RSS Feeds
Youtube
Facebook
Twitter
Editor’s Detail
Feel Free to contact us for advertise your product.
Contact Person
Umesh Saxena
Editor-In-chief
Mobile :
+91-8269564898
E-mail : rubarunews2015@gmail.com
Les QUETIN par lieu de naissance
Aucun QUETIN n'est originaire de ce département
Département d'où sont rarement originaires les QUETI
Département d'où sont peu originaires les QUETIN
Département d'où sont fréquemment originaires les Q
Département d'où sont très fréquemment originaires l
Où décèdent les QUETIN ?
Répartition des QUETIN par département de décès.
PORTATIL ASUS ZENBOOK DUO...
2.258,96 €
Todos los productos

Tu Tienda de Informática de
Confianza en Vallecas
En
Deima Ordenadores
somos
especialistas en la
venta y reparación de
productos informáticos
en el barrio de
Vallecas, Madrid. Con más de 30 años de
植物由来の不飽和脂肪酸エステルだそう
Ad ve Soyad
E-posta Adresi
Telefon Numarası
* * *
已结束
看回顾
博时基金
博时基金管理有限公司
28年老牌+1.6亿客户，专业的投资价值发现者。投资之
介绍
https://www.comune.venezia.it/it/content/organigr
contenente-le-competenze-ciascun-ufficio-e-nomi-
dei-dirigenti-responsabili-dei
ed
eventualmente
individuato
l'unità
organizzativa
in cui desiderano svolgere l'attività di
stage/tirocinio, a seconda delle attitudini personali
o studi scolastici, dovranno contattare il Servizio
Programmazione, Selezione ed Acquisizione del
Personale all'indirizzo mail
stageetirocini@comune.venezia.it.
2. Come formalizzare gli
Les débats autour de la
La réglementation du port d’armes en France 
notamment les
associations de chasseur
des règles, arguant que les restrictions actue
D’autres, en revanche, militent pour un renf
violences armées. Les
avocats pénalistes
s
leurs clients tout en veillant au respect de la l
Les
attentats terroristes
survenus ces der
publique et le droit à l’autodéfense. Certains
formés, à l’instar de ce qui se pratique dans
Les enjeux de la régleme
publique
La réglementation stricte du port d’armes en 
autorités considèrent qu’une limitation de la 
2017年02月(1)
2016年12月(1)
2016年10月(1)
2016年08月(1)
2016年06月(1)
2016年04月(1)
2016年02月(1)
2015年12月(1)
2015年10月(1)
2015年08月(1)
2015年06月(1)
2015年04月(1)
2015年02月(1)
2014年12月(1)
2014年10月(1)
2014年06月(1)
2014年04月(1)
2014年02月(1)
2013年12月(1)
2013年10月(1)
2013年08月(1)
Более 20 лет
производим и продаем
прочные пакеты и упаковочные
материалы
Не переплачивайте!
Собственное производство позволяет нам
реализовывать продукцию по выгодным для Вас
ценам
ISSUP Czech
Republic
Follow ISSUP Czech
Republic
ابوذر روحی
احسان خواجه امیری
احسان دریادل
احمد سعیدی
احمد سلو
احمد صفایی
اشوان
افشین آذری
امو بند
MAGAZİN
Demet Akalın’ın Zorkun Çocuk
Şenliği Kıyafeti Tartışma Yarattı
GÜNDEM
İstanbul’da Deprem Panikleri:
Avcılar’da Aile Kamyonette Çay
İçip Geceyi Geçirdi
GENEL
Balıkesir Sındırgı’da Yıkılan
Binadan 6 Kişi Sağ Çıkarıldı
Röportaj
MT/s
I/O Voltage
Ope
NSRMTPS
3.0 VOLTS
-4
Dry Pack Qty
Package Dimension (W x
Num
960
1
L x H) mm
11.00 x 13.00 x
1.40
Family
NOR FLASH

» PROBLEM DETAILS
Work out how many lines of the listing above include the word "armes". Reply with nothing but the count.

» RESULT OF THE EXERCISE
2